Three hundred and eighty-two new whole-genome sequences were generated from the 3 US study sites located in Michigan, Texas and New York; 199 ST1 and 183 ST2 (Fig. S1). The majority of ST1 isolates were FQR, relatively evenly distributed between the previously described FQR1 and FQR2 lineages, and the FQS isolates clustered together in one ancestral clade. Conversely, ST2 isolates were largely FQS, with FQR isolates occurring in a two small clusters as well as singletons scattered throughout the phylogeny (Fig. 1). ST1 sequences were less diverse than ST2 sequences: after quality and recombination filtering, the ST1 alignment consisted of 1108 SNVs (median pairwise SNV distance 35, range 0–85), while the ST2 alignment consisted of 2119 SNVs (median pairwise SNV distance 52, range 1–156) (Fig. 2). The ST1 phylogeny displayed shorter terminal branches than the ST2 phylogeny, which is also consistent with more genetic similarity among sampled ST1 isolates compared to ST2 isolates.

Fig. 1.

Fig. 2.

Pairwise single-nucleotide variant (SNV) distribution between pairs of isolates from the same collection site vs pairs of isolates from geographically distinct collection sites for both ST1 and ST2. The black diamond indicates fifth percentile SNV distances for each category.
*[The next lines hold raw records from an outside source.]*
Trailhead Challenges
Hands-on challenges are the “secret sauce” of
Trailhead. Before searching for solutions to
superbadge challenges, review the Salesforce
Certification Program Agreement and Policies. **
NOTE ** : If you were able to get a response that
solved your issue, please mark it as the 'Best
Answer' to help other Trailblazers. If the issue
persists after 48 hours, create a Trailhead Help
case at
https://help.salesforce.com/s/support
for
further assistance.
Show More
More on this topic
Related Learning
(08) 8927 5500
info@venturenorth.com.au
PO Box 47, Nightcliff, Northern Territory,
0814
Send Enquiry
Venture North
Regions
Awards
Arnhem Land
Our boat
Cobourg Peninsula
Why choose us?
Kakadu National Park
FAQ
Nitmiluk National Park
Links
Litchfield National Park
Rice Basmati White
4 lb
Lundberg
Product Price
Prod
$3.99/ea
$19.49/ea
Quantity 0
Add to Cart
Maximum-likelihood phylogenetic trees of newly sequenced isolates that are ST1 and ST2. Tips are coloured by fluroquinolone-resistant (FQR) vs fluroquinolone-sensitive (FQS) as determined by the presence of previously identified fluroquinolone-resistance-associated gryA and gyrB alleles. Previously identified ST1 lineages (FQS, FQR1 and FQR2) are highlighted and collection site is included in an adjacent heatmap. Tree scales are in single-nucleotide changes per quality- and recombination-filtered site. Pairwise single-nucleotide variant (SNV) distribution between pairs of isolates from the same collection site vs pairs of isolates from geographically distinct collection sites for both ST1 and ST2. The black diamond indicates fifth percentile SNV distances for each category.
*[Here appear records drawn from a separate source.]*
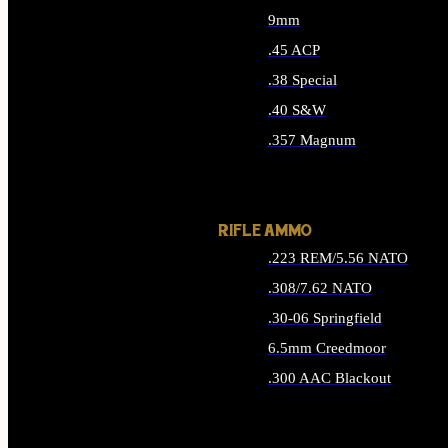
9mm
.45 ACP
.38 Special
.40 S&W
.357 Magnum
ALL HANDGUN AMMO
RIFLE AMMO
.223 REM/5.56 NATO
.308/7.62 NATO
.30-06 Springfield
6.5mm Creedmoor
.300 AAC Blackout
ALL RIFLE AMMO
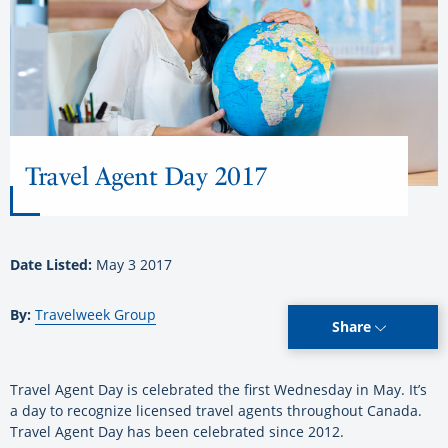
Travel Agent Day 2017
Date Listed:
May 3 2017
By:
Travelweek Group
Share
Travel Agent Day is celebrated the first Wednesday in May. It’s
a day to recognize licensed travel agents throughout Canada.
Travel Agent Day has been celebrated since 2012.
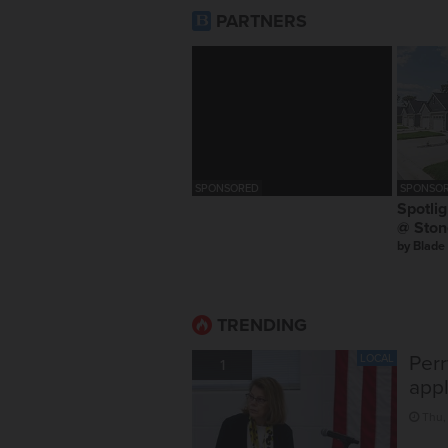
PARTNERS
SPONSORED
SPONSOR
Spotlig
@ Ston
by
Blade
TRENDING
Perr
LOCAL
1
appl
Thu,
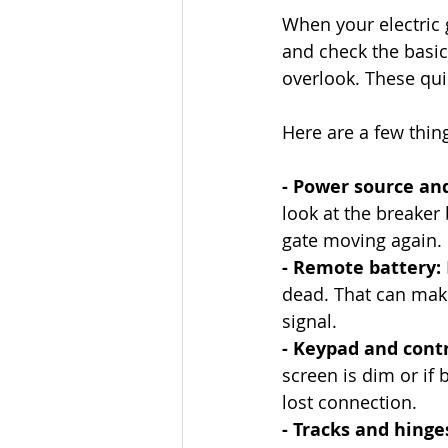
When your electric g
and check the basics
overlook. These qui
Here are a few things
- Power source and
look at the breaker 
gate moving again.
- Remote battery:
dead. That can make 
signal.
- Keypad and contr
screen is dim or if 
lost connection.
- Tracks and hinges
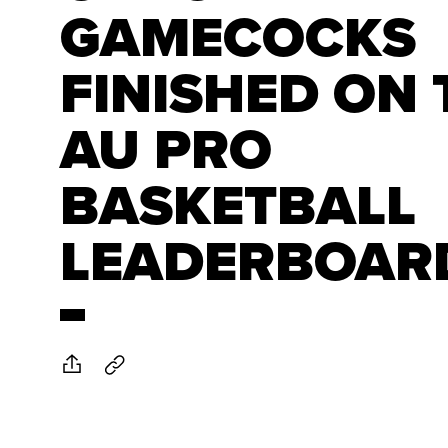
GAMECOCKS
FINISHED ON 
AU PRO
BASKETBALL
LEADERBOAR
ST1 exhibits stronger evidence of phylogenetic clustering by geography compared to ST2

To begin our comparison of ST1 and ST2 isolates, we first examined the association between phylogenetic and geographical structure by overlaying the geographical site each isolate was collected from onto strain-specific whole-genome phylogenies. Visual examination of these phylogenies revealed a striking difference in geographical clustering, with ST1 displaying larger clusters and ST2 displaying more numerous, smaller clusters and more geographical mixing (Fig. 1). The exception to this observation was the FQS ST1 clade, which appeared to be more geographically mixed than the FQR ST1 clades. While statistical assessments demonstrated that both ST1 and ST2 displayed more evidence of geographical clustering than would be expected to occur by chance (empirical P-values both <0.001), clustering was more non-random for ST1 than ST2 (Fig. S2). This enhanced geographical clustering among ST1 isolates could reflect the fact that our healthcare-based study more completely sampled local transmission networks among ST1 isolates compared to ST2 isolates, or it could reflect ST1 spreading via more localized community or healthcare reservoirs with minimal long-distance transmission.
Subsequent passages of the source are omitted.